Pombaline Mimari Tarzı Nedir?
Nüshet Çamuşoğlu / nushet@ekoyapidergisi.org
1755 yılında yaşanan büyük Lizbon depremi, sadece şehir yaşamını değil, mimari anlayışı da kökten değiştirdi. Bu felaketin ardından ortaya çıkan Pombaline mimari tarzı, şehrin yeniden inşasında deprem dayanıklılığını, kent planlamasını ve halk sağlığını öncelik alan bir yaklaşımı benimsedi. Günümüzde Lizbon’un merkezinde hâlâ ayakta duran bu yapılar, Portekiz’in mimari hafızasında önemli bir yer tutuyor.

Pombaline mimarisinin temel özellikleri
Pombaline mimari tarzı, adını yeniden inşa sürecinden sorumlu olan Marquis de Pombal’dan alır. Bu mimari anlayışta, özellikle yapı güvenliği ve kamusal sağlığın artırılması hedeflendi. En fazla üç katlı olan bu yapılar, zemin katlarında ticari alanlara yer verirken, üst katları konut olarak kullanılmaktadır.
Bu tarzın en çarpıcı özelliği ise, duvarların içine yerleştirilmiş çapraz takviyeli ahşap iskelet sistemidir.

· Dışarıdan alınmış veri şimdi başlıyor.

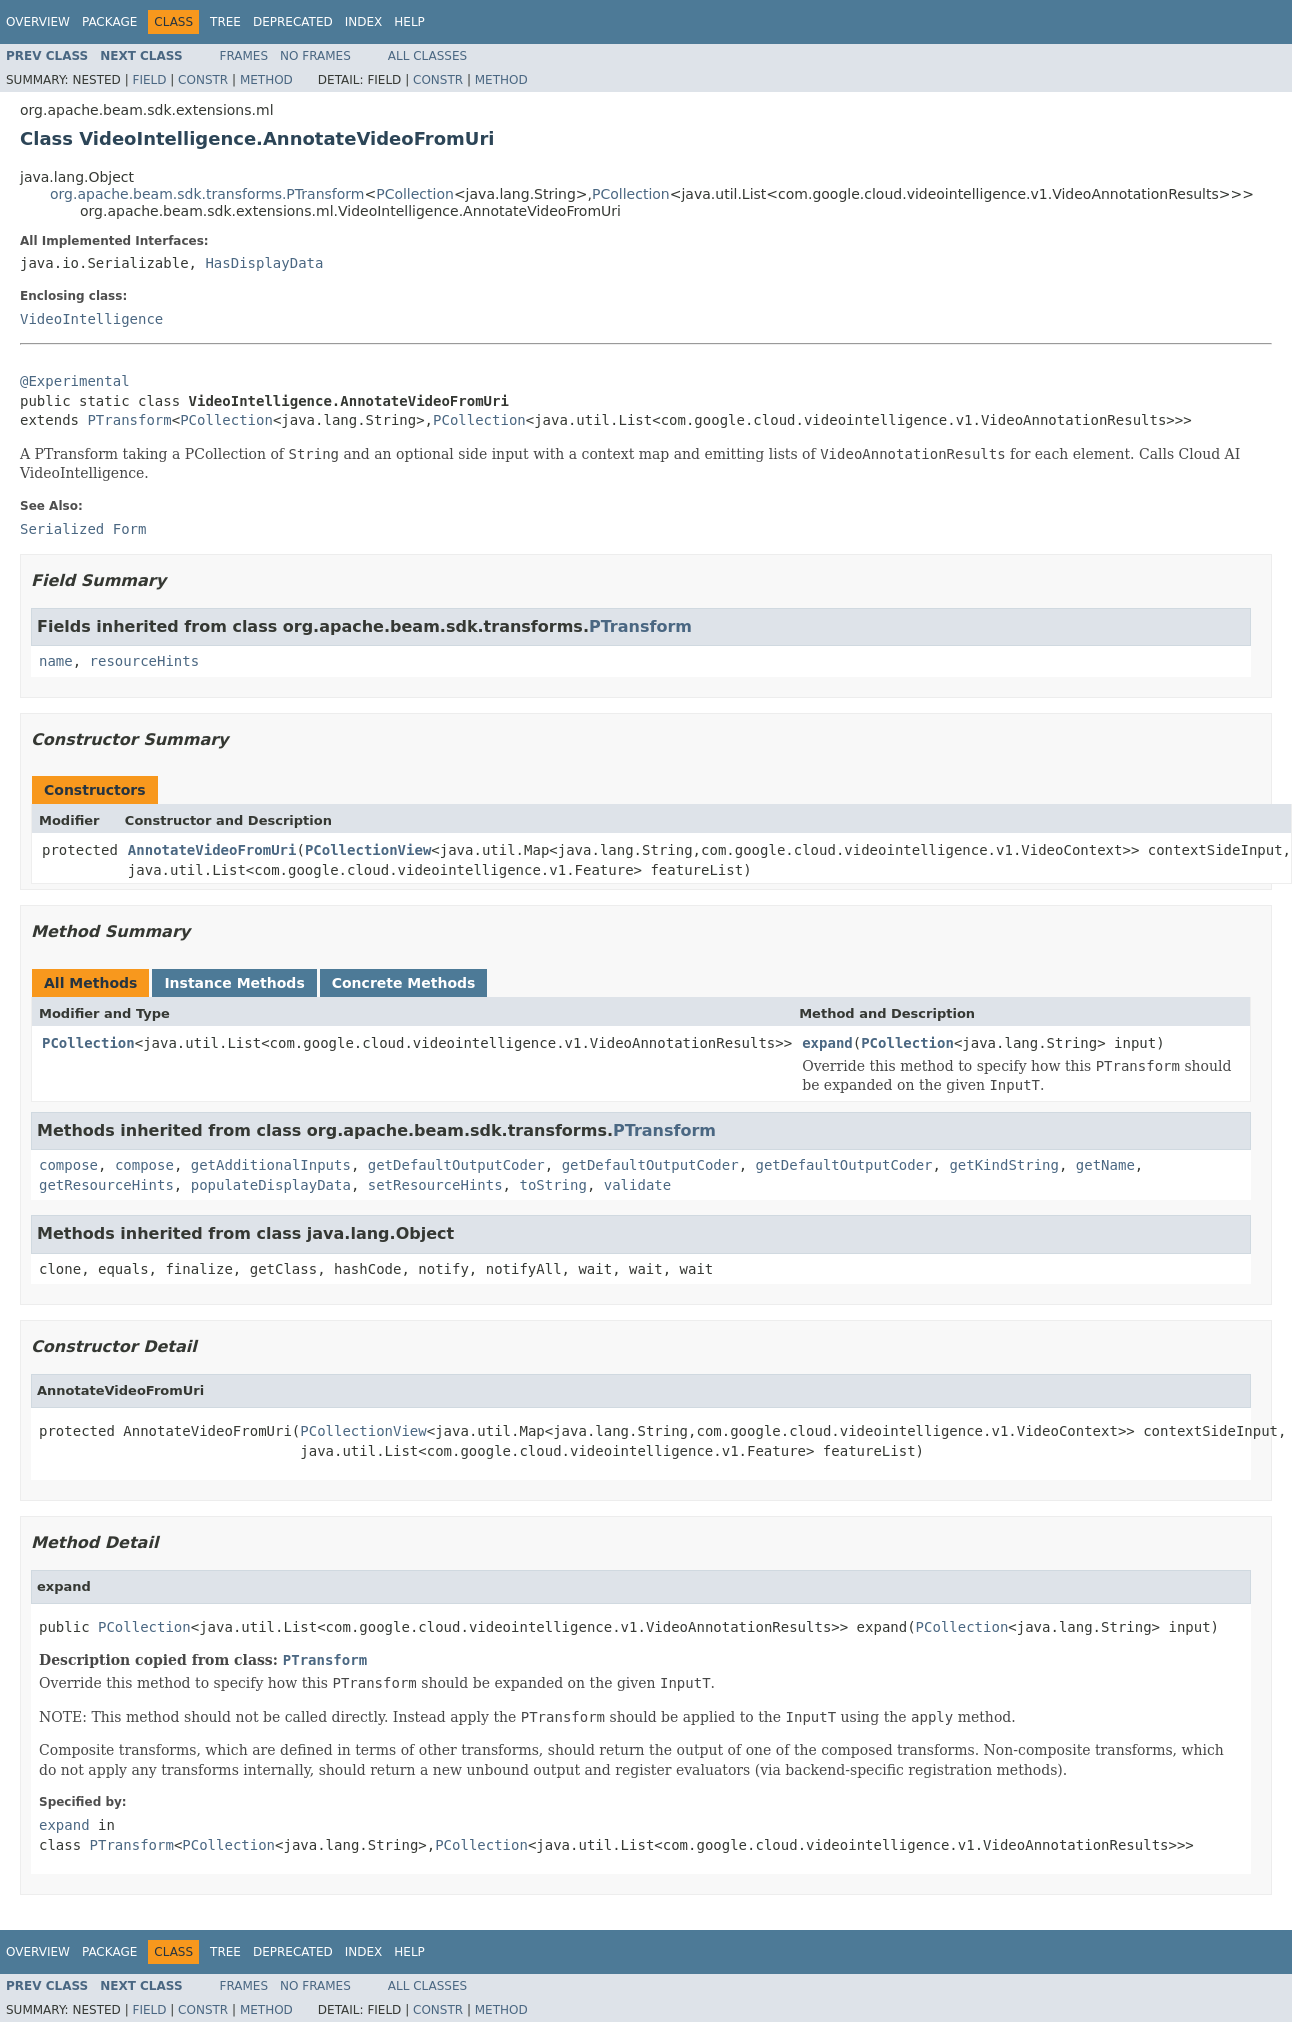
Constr (203, 80)
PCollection (415, 194)
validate (637, 1185)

Bu sistem, deprem anında esneklik sağlayarak yapının çökmesini önlemeye yardımcı olur. Cephelerde ise geleneksel seramik karolar, süslü demir balkonlar ve özgün tavan freskleri dikkat çeker.

Günümüzde Lizbon’daki Pombaline bölgesi
Zaman içinde şehir modernleştikçe insanlar Lizbon’un tarihi merkezinden ayrılmış, bu da Pombaline yapıların terk edilmesine ve yıpranmasına neden olmuştur. Ancak son yıllarda bu bölgede yeniden canlanma başlamış, birçok yapı restoranlara, ticari markalara ve konut projelerine dönüştürülerek yenilenmiştir.
Restorasyon sürecinde, özellikle Pombaline tarzının temel unsurlarının – ahşap iskelet, freskler, süslemeler – korunmasına özen gösterilmiştir. İşlevsel değişiklikler yapılırken, yapının tarihî kimliği görünür kılınmıştır.
Örnek projelerle Pombaline mimari tarzı
Douradores Konut Binası Yenilemesi
Baixa Pombalina bölgesinde yer alan ve 19. yüzyıl başlarında inşa edilen yapı, José Adrião Architects tarafından restore edilmiş. Orijinal cephe korunarak, iç plan güncellenmiş; iki daireli kat planı, üç daireli hâle getirilmiş. Mevcut ahşap iskelet sistemi korunarak çatı iskeleti açıkta bırakılmış, freskler dikkatle ortaya çıkarılmış. Böylece geçmişin katmanları, mekânın yeni işlevine dahil edilmiş.

Santa Apolonia’daki Daire
SER-ra mimarlık ofisi tarafından yenilenen bu dairede, “St. Andrew’s Cross” adı verilen çapraz ahşap destekler açık şekilde korunmuş. Orijinal iç plan büyük ölçüde korunurken, bu yapısal ögeler estetik bir unsur olarak mekâna dahil edilmiş.

Lizbon’daki Zara Mağazası
Elsa Urquijo Architects tarafından tasarlanan Zara’nın Lizbon amiral mağazası, geleneksel mimari unsurlar korunarak çağdaş bir perakende mekânına dönüştürülmüş. Taş oymalı pencereler, demir korkuluklar, tavan ve duvar freskleri, ahşap paneller ve yerel taşlar, Pombaline tarzını yansıtan ögeler olarak mekânın atmosferine katkı sağlıyor. Projeye dâhil edilen pastane kısmında da bu unsurlar aynı özenle korunmuş.

Pombaline mimarinin geleceği
Kentleşmenin etkisiyle tarihî yapılar zaman içinde terk edilse de, Pombaline mimarisi gibi değerli mirasların korunması büyük önem taşıyor. Bu mimari tarz sadece Lizbon’un değil, aynı zamanda deprem dayanıklı yapılaşmanın tarihsel evriminin de bir örneği. Günümüz restorasyonlarında dikkat edilmesi gereken en önemli unsur, bu mirası görünmez kılmadan, özenle sergileyerek yeni kullanımlara dahil etmektir.
Pombaline tarzı, geçmişle geleceği bir araya getiren yapısıyla sürdürülebilir mimari yaklaşımlar için ilham verici bir model sunuyor.